# Nice freebie to lighten photos.



## terra (Oct 19, 2013)

Yeah, I know.... we've all used so many different types of software to enhance photos and after a while, it can become a chore.   I'm "Photoshop Challenged" and don't have the skills to use it to its full potential. 

Here is a program known as, "Brightness Guide",  quite easy to use and it  delivers amazing results.  It can brighten a dark photo without touching the areas that are already light enough.  It's not Photoshop and doesn't pretend to be but don't let that get in the way.
 My learning curve was about 2 minutes.... now I'm wading through my collection of pics and fixing the dark ones.

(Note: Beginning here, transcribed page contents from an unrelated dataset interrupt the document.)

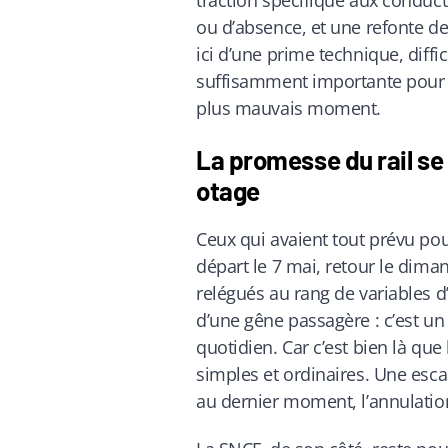
traction spécifique aux conduct
ou d’absence, et une refonte de 
ici d’une prime technique, diffi
suffisamment importante pour p
plus mauvais moment.
La promesse du rail se 
otage
Ceux qui avaient tout prévu pou
départ le 7 mai, retour le dima
relégués au rang de variables d
d’une gêne passagère : c’est un
quotidien. Car c’est bien là que 
simples et ordinaires. Une esca
au dernier moment, l’annulation, 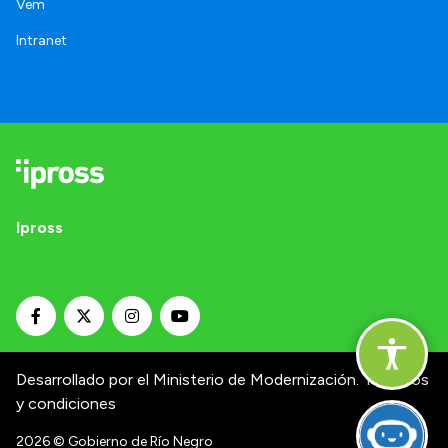
Vem
Intranet
Ipross
Desarrollado por el Ministerio de Modernización.
Términos
y condiciones
2026
© Gobierno de Río Negro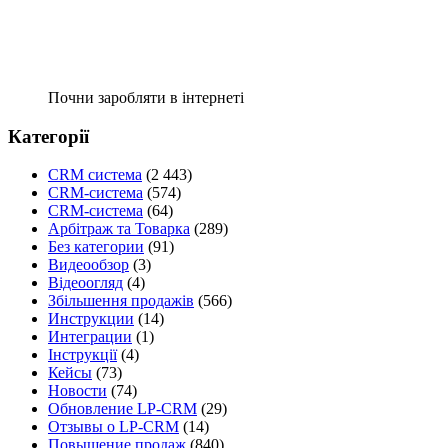
Почни заробляти в інтернеті
Категорії
CRM система
(2 443)
CRM-система
(574)
CRM-система
(64)
Арбітраж та Товарка
(289)
Без категории
(91)
Видеообзор
(3)
Відеоогляд
(4)
Збільшення продажів
(566)
Инструкции
(14)
Интеграции
(1)
Інструкції
(4)
Кейсы
(73)
Новости
(74)
Обновление LP-CRM
(29)
Отзывы о LP-CRM
(14)
Повышение продаж
(840)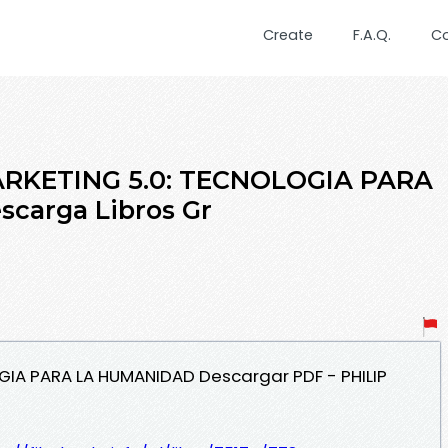
Create
F.A.Q.
C
ARKETING 5.0: TECNOLOGIA PARA
carga Libros Gr
OGIA PARA LA HUMANIDAD Descargar PDF - PHILIP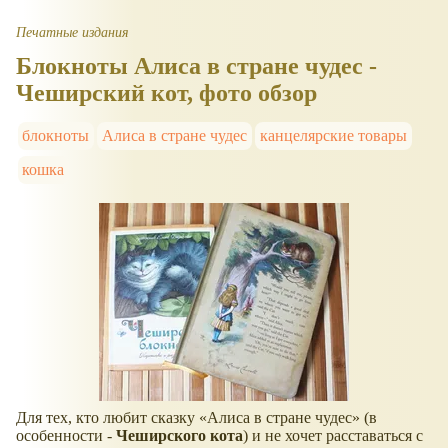
Печатные издания
Блокноты Алиса в стране чудес -
Чеширский кот, фото обзор
блокноты
Алиса в стране чудес
канцелярские товары
кошка
Для тех, кто любит сказку
Алиса в стране чудес
(в
особенности -
Чеширского кота
) и не хочет расставаться с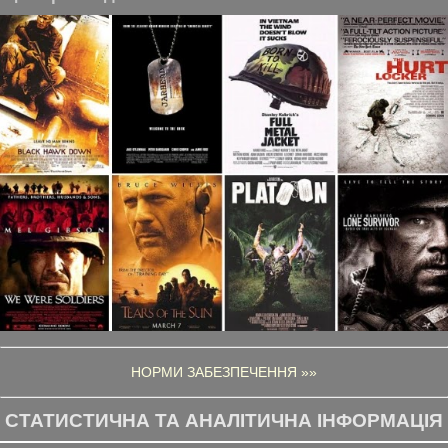
НОРМИ ЗАБЕЗПЕЧЕННЯ »»
СТАТИСТИЧНА ТА АНАЛІТИЧНА ІНФОРМАЦІЯ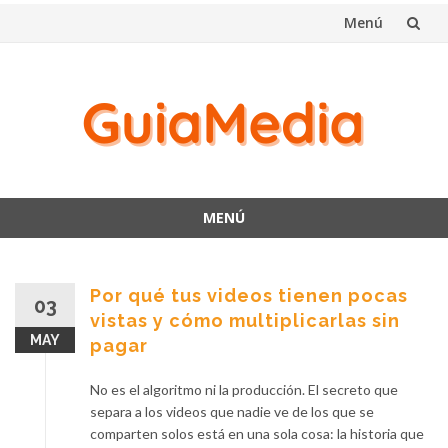
Menú
Saltar
al
contenido
MENÚ
Saltar
al
contenido
Por qué tus videos tienen pocas
03
vistas y cómo multiplicarlas sin
MAY
pagar
No es el algoritmo ni la producción. El secreto que
separa a los videos que nadie ve de los que se
comparten solos está en una sola cosa: la historia que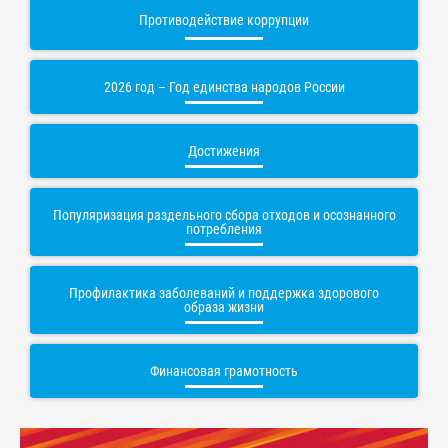
Противодействие коррупции
2026 год – Год единства народов России
Достижения
Популяризация раздельного сбора отходов и осознанного
потребления
Профилактика заболеваний и поддержка здорового
образа жизни
Финансовая грамотность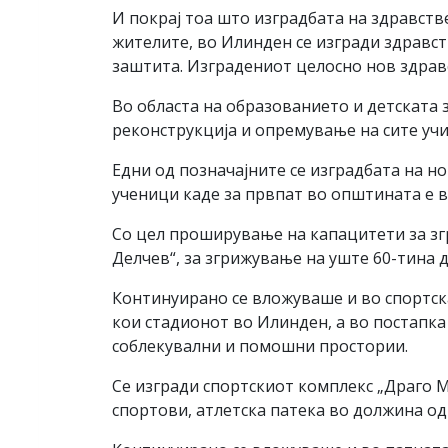
И покрај тоа што изградбата на здравств
жителите, во Илинден се изгради здравст
заштита. Изградениот целосно нов здрав
Во областа на образованието и детската
реконструкција и опремување на сите уч
Едни од позначајните се изградбата на н
ученици каде за првпат во општината е 
Со цел проширување на капацитети за зг
Делчев“, за згрижување на уште 60-тина д
Континуирано се вложуваше и во спортска
кои стадионот во Илинден, а во постапка
соблекувални и помошни простории.
Се изгради спортскиот комплекс „Драго М
спортови, атлетска патека во должина од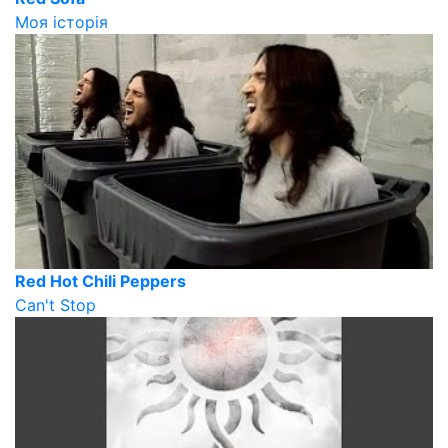
Моя історія
Red Hot Chili Peppers
Can't Stop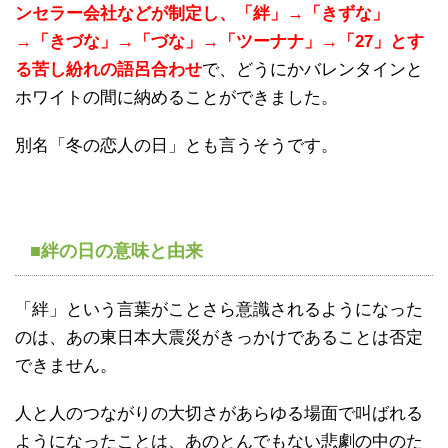
ンセラー会社などが制定し、「絆」→「きずな」
→「きづな」→「づな」→「ツーナナ」→「27」とす
る苦し紛れの語呂合わせ
で、どうにかバレンタインと
ホワイトの間に納めることができました。
別名「冬の恋人の日」とも言うそうです。
■絆の日の意味と由来
「絆」という言葉がことさら意識されるようになった
のは、あの東日本大震災がきっかけであることは否定
できません。
人と人のつながりの大切さがあらゆる場面で叫ばれる
ようになったことは、あのとんでもない悲劇の中のた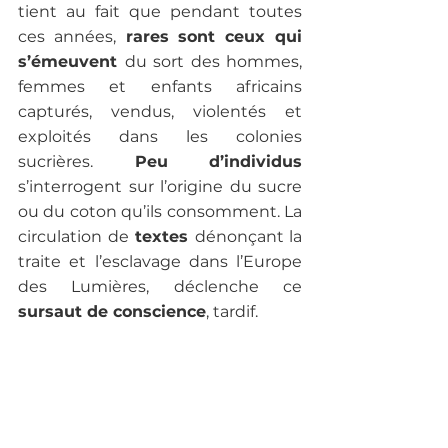
tient au fait que pendant toutes 
ces années,
 rares sont ceux qui 
s’émeuvent 
du sort des hommes, 
femmes et enfants africains 
capturés, vendus, violentés et 
exploités dans les colonies 
sucrières.
 Peu d’individus
s’interrogent sur l’origine du sucre 
ou du coton qu’ils consomment. La 
circulation de
 textes 
dénonçant la 
traite et l’esclavage dans l’Europe 
des Lumières, déclenche ce 
sursaut de conscience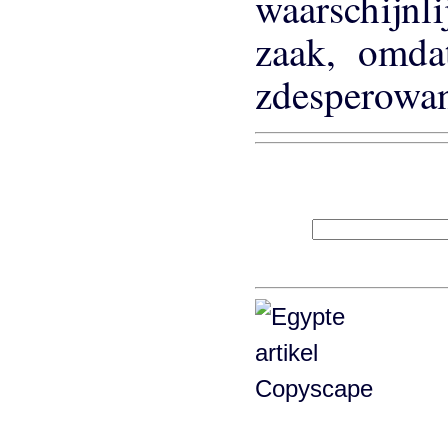
waarschijn
zaak, omda
zdesperowan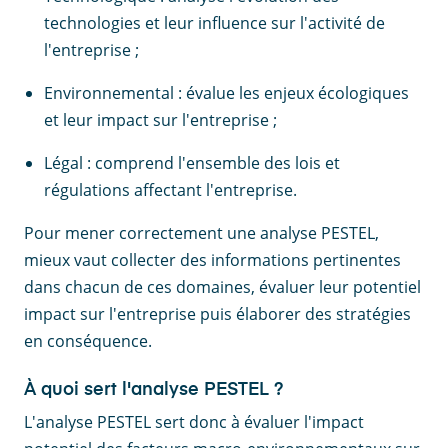
technologies et leur influence sur l'activité de
l'entreprise ;
Environnemental : évalue les enjeux écologiques
et leur impact sur l'entreprise ;
Légal : comprend l'ensemble des lois et
régulations affectant l'entreprise.
Pour mener correctement une analyse PESTEL,
mieux vaut collecter des informations pertinentes
dans chacun de ces domaines, évaluer leur potentiel
impact sur l'entreprise puis élaborer des stratégies
en conséquence.
À quoi sert l'analyse PESTEL ?
L'analyse PESTEL sert donc à évaluer l'impact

This is a nice freebie for 24 hours only from the site know as, "Give Away Of The Day".
  Each day, they have a different freebie on offer that normally sells for lotsa dollars.  Completely safe and genuine site.... I've been using it for years. 
 Not all of their daily offerings are worth downloading but sometimes, one pops up as good as this one. 


http://www.giveawayoftheday.com/brightness-guide/


----------



## Phantom (Oct 19, 2013)

Thanks Terra

Another one to add to the collection


----------



## Diwundrin (Oct 19, 2013)

Thanks Tezza, can't use it at present, got too many things half done already to add more but have kept the product link for 'ron'.


----------